Photo: Miguel Legault/Collaboration spéciale

Il y a 15 ans, MUTEK faisait son entrée sur la scène montréalaise. Alain Mongeau, le fondateur et directeur de ce festival de musique électronique qui a acquis une brillante réputation, revient sur la genèse de l’événement. Un événement qui constitue par ailleurs un des moments phares du Printemps numérique actuellement en cours dans la métropole.

Vous fêtez cette année vos 15 ans. Est-ce l’heure des bilans ou l’heure de célébrer et de savourer le moment présent?
Ce n’est pas encore l’heure des bilans! On est plutôt dans l’idée de souligner le chemin parcouru et peut-être de mettre la table pour l’avenir.

Cette année, vous vous êtes uni au festival [d’arts numériques] Elektra. (MUTEK et Elektra se présentent d’ailleurs sous la bannière EM15). Une collaboration à laquelle vous songiez depuis longtemps?
Non, ça n’a pas été prémédité. Il y a une conjoncture multiple qui y a mené. Entre autres, l’invitation qui nous a été faite par le Musée d’art contemporain d’accueillir une collaboration croisée, justement. Et puis cette nouvelle initiative qu’est le Printemps numérique. On se disait qu’il serait intéressant de délimiter un moment fort dans les trois mois que dure le Printemps. C’est comme ça qu’on s’est un peu autoproclamés, [MUTEK et Elektra], le «cœur international» de l’événement.

Est-ce que cette association a mené à des nouveautés, à des changements?
En fait, c’est l’ensemble de l’œuvre qui nous amenés hors de notre zone de confort. C’est la première fois qu’on collabore avec Elektra aussi bien qu’avec le Musée, donc c’est un apprentissage croisé pour nous tous. En plus, on a ajouté une journée au festival.

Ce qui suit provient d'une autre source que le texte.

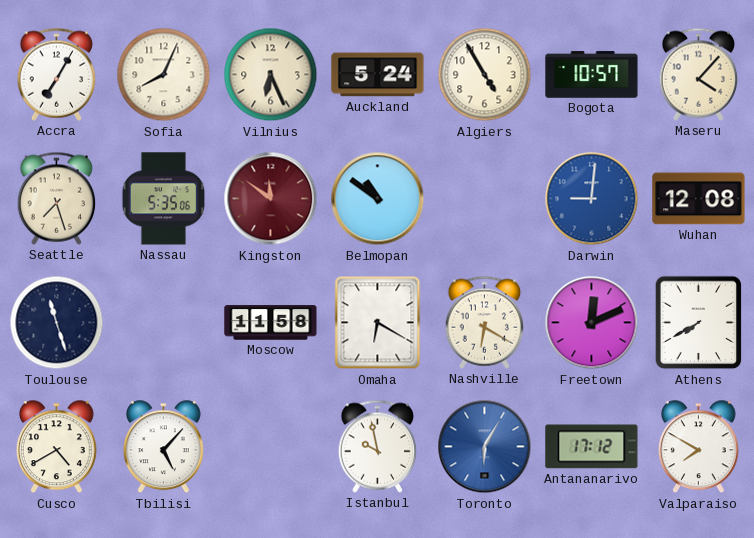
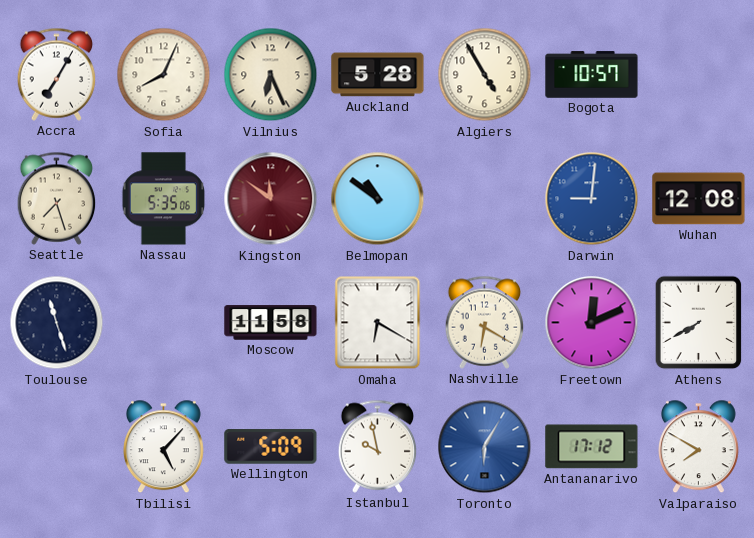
Auckland: 5:24 -> 5:28
Maseru: 4:07 -> none
Cusco: 4:40 -> none
Wellington: none -> 5:09
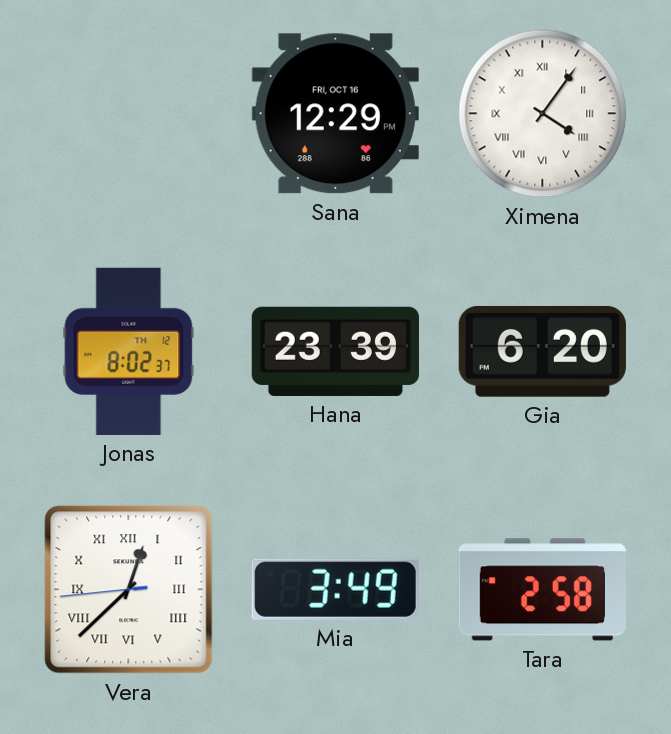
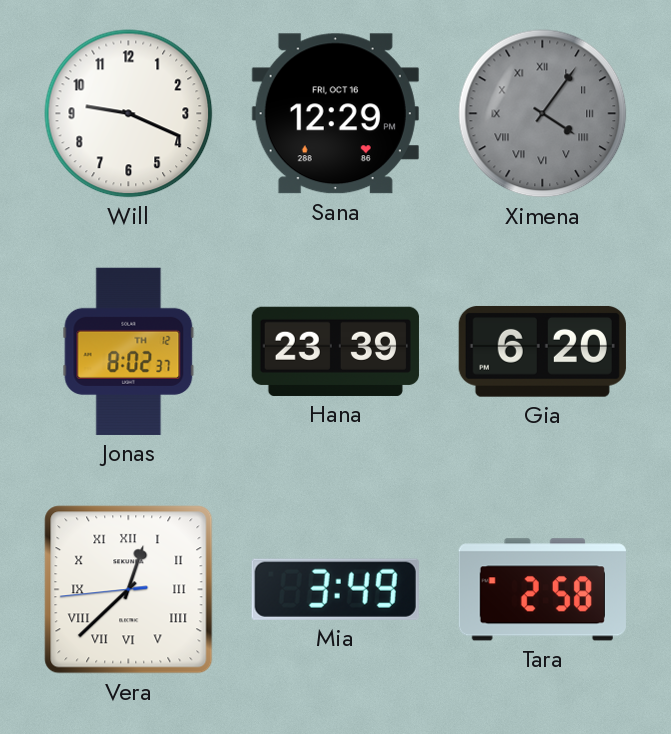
Will: none -> 9:19
Ximena dial: white -> grey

Je pense que ça va venir marquer le paysage pendant la durée des activités.

Vous avez eu l’idée de MUTEK en 1997, et le festival est né en 2000. Est-ce que la raison pour laquelle vous faites ce festival a changé au fil du temps?
Oui… c’est sûr que si on m’avait dit en 2000 que le festival aurait une telle longévité… Ce qui n’a pas changé jusqu’à aujourd’hui, c’est la volonté de mettre Montréal sur la carte et de devenir une ville qui dialogue avec les autres grandes villes. Ça, on l’a réussi. Mais c’est un travail qui continue de se faire de façon incessante. On ne peut pas s’asseoir sur nos lauriers. Par ailleurs, je pense que le rapport avec les artistes de la scène locale reste aussi important aujourd’hui qu’à l’époque. On conserve la même mission.

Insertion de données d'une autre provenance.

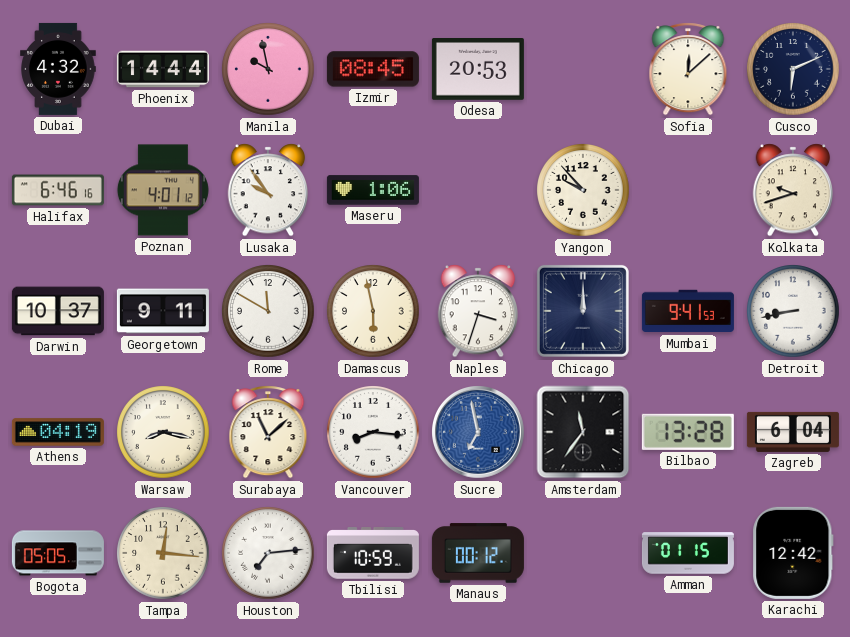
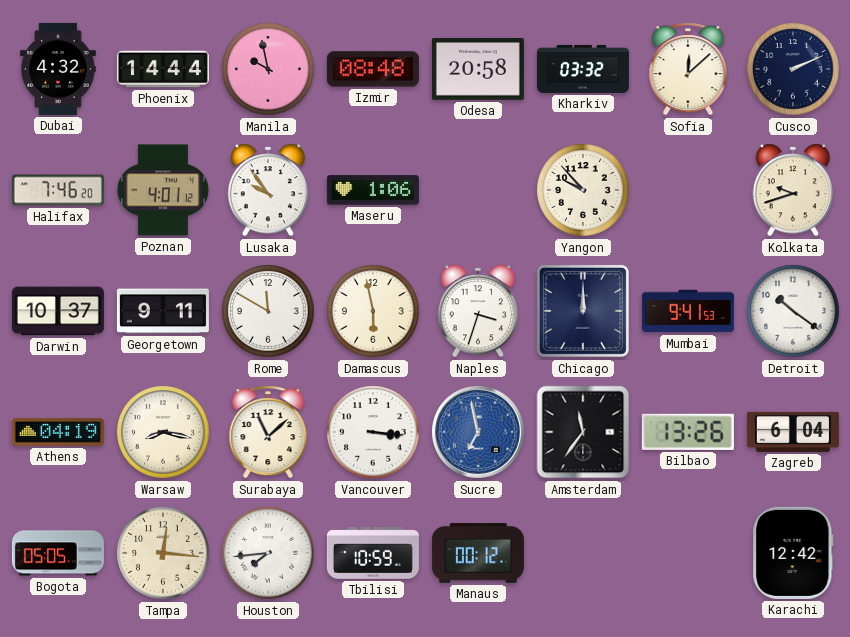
Izmir: 08:45 -> 08:48
Odesa: 20:53 -> 20:58
Kharkiv: none -> 03:32
Cusco: 6:11 -> 2:11
Halifax: 6:46 -> 7:46
Detroit: 8:43 -> 10:21
Vancouver: 8:16 -> 3:16
Bilbao: 13:28 -> 13:26
Houston: 7:14 -> 7:44
Amman: 01:15 -> none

MUTEK est et a toujours été très lié à Montréal. Sentez-vous que c’est la ville qui influence le festival, ou plutôt l’inverse?
C’est une combinaison de facteurs. Quand les premières éditions de MUTEK ont été pensées, on était influencés par exemple par le festival Sónar (qui se déroule en Espagne). Je me rappelle m’être dit que ça allait être difficile de compétitionner avec Barcelone! Mais on s’est rendu compte assez rapidement que Montréal a une spécificité culturelle. C’est sûr qu’on n’a pas les plages de Barcelone, mais il y a un exotisme, une signature qui sont propres à Montréal et qui, finalement, sont bénéfiques pour le festival. Entre 40 et 50% du public vient de l’extérieur de la ville. Pour beaucoup, c’est autant le festival que l’expérience de la ville qui les attire. Les deux éléments fonctionnent bien en duo.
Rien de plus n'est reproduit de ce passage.